In response to the continuing problem of COVID-19 and the necessity for faster drug growth, a workforce of world researchers has developed a device, PHENSIM, which may simulate tissue-specific an infection of host cells of SARS-CoV-2 to determine medication that could possibly be repurposed to combat future pandemics. By considering chosen cells, cell traces, and tissues and propagating the consequences and alterations of biomolecules, the algorithm identifies potential candidates for drug repurposing. The device may considerably enhance disease-specific drug growth by selecting the right candidates forward of pricey and laborious in vitro and in vivo experiments and ensuing medical trials.
Algorithm calculates tips on how to successfully “repurpose” present-day therapies for future use.
Researchers have developed an algorithmic device, PHENSIM, which simulates tissue-specific an infection of host cells of SARS-CoV-2 to identify existing drugs that could be repurposed to fight future pandemics. The tool could improve disease-specific drug development and offers the possibility of responding more quickly to public health crises.
A global team of researchers has created an algorithmic tool that can identify existing drugs in order to combat future pandemics. The work, reported in the Cell Press journal Heliyon, offers the possibility of responding more quickly to public health crises.
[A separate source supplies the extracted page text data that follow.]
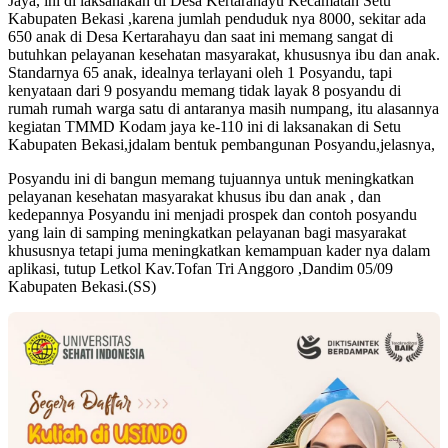
Jaya, ini di laksanakan di Desa Kertarahayu Kecamatan Setu
Kabupaten Bekasi ,karena jumlah penduduk nya 8000, sekitar ada
650 anak di Desa Kertarahayu dan saat ini memang sangat di
butuhkan pelayanan kesehatan masyarakat, khususnya ibu dan anak.
Standarnya 65 anak, idealnya terlayani oleh 1 Posyandu, tapi
kenyataan dari 9 posyandu memang tidak layak 8 posyandu di
rumah rumah warga satu di antaranya masih numpang, itu alasannya
kegiatan TMMD Kodam jaya ke-110 ini di laksanakan di Setu
Kabupaten Bekasi,jdalam bentuk pembangunan Posyandu,jelasnya,
Posyandu ini di bangun memang tujuannya untuk meningkatkan
pelayanan kesehatan masyarakat khusus ibu dan anak , dan
kedepannya Posyandu ini menjadi prospek dan contoh posyandu
yang lain di samping meningkatkan pelayanan bagi masyarakat
khususnya tetapi juma meningkatkan kemampuan kader nya dalam
aplikasi, tutup Letkol Kav.Tofan Tri Anggoro ,Dandim 05/09
Kabupaten Bekasi.(SS)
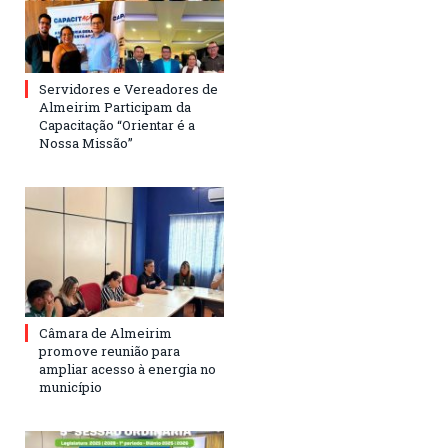
Servidores e Vereadores de
Almeirim Participam da
Capacitação “Orientar é a
Nossa Missão”
Câmara de Almeirim
promove reunião para
ampliar acesso à energia no
município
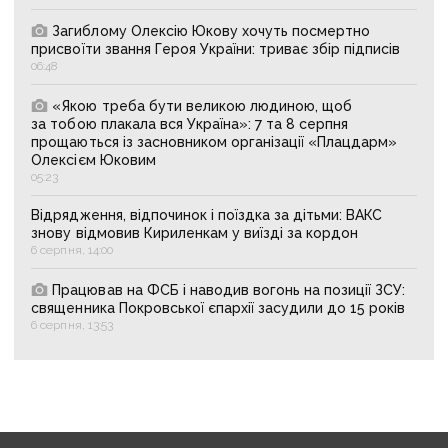
Загиблому Олексію Юкову хочуть посмертно
присвоїти звання Героя України: триває збір підписів
06:48
«Якою треба бути великою людиною, щоб
за тобою плакала вся Україна»: 7 та 8 серпня
прощаються із засновником організації «Плацдарм»
Олексієм Юковим
05:23
Відрядження, відпочинок і поїздка за дітьми: ВАКС
знову відмовив Кириленкам у виїзді за кордон
6 серпня, 14:00
Працював на ФСБ і наводив вогонь на позиції ЗСУ:
священника Покровської єпархії засудили до 15 років
6 серпня, 13:53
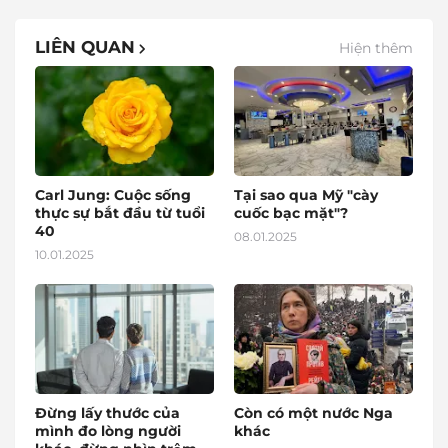
LIÊN QUAN
Hiện thêm
Carl Jung: Cuộc sống
Tại sao qua Mỹ "cày
thực sự bắt đầu từ tuổi
cuốc bạc mặt"?
40
08.01.2025
10.01.2025
Đừng lấy thước của
Còn có một nước Nga
mình đo lòng người
khác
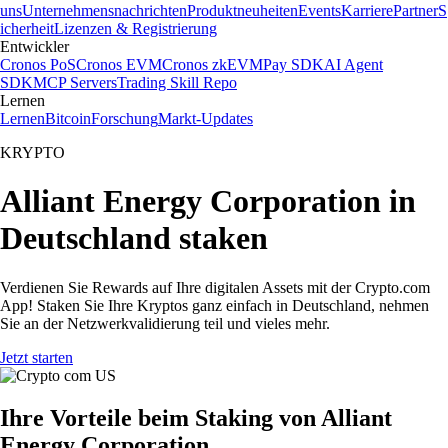
uns
Unternehmensnachrichten
Produktneuheiten
Events
Karriere
Partner
S
icherheit
Lizenzen & Registrierung
Entwickler
Cronos PoS
Cronos EVM
Cronos zkEVM
Pay SDK
AI Agent
SDK
MCP Servers
Trading Skill Repo
Lernen
Lernen
Bitcoin
Forschung
Markt-Updates
KRYPTO
Alliant Energy Corporation in
Deutschland staken
Verdienen Sie Rewards auf Ihre digitalen Assets mit der Crypto.com
App! Staken Sie Ihre Kryptos ganz einfach in Deutschland, nehmen
Sie an der Netzwerkvalidierung teil und vieles mehr.
Jetzt starten
Ihre Vorteile beim Staking von Alliant
Energy Corporation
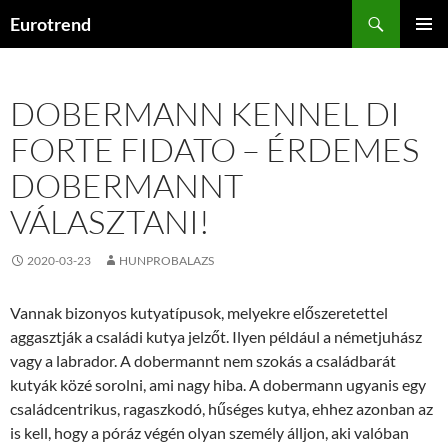
Kilépés
Keresés
Eurotrend
a
ELSŐDL
tartalomba
MENÜ
DOBERMANN KENNEL DI
FORTE FIDATO – ÉRDEMES
DOBERMANNT
VÁLASZTANI!
2020-03-23
HUNPROBALAZS
Vannak bizonyos kutyatípusok, melyekre előszeretettel
aggasztják a családi kutya jelzőt. Ilyen például a németjuhász
vagy a labrador. A dobermannt nem szokás a családbarát
kutyák közé sorolni, ami nagy hiba. A dobermann ugyanis egy
családcentrikus, ragaszkodó, hűséges kutya, ehhez azonban az
is kell, hogy a póráz végén olyan személy álljon, aki valóban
“There is no silver bullet to defeat the Covid pandemic as it takes us over a public-health roller-coaster of deaths and devastation,” explains Naomi Maria, an immunologist, a visiting scientist at New York University’s Courant Institute of Mathematical Sciences, and the paper’s lead author. “However, using this AI tool, coupled with in vitro data and other resources, we’ve been able to model the SARS-CoV-2 infection and identify several COVID-19 drugs currently available as potentially effective in battling the next outbreak.”
“Drug repurposing strategies provide an attractive and effective approach for quickly targeting potential new interventions,” adds Bud Mishra, a professor at NYU’s Courant and one of the paper’s senior authors. “Identifying and selecting ahead of time the best candidates, prior to costly and laborious in vitro and in vivo experiments and ensuing clinical trials, could significantly improve disease-specific drug development.”
COVID-19 has shown to be a daunting challenge over the past three years, even though vaccines and hygienic practices have, over time, lessened its severity. However, despite these tools to combat it, SARS-CoV-2—the virus that causes COVID-19—continues to spread and take lives. This is due, in part, to its ability to rapidly diversify in its target cell types, immune-response pathways, and modes of transmission. These traits make traditional approaches to vaccine and drug design less effective than in the past—and especially when the virus co-infects with other pathogens, such as RSV and influenza.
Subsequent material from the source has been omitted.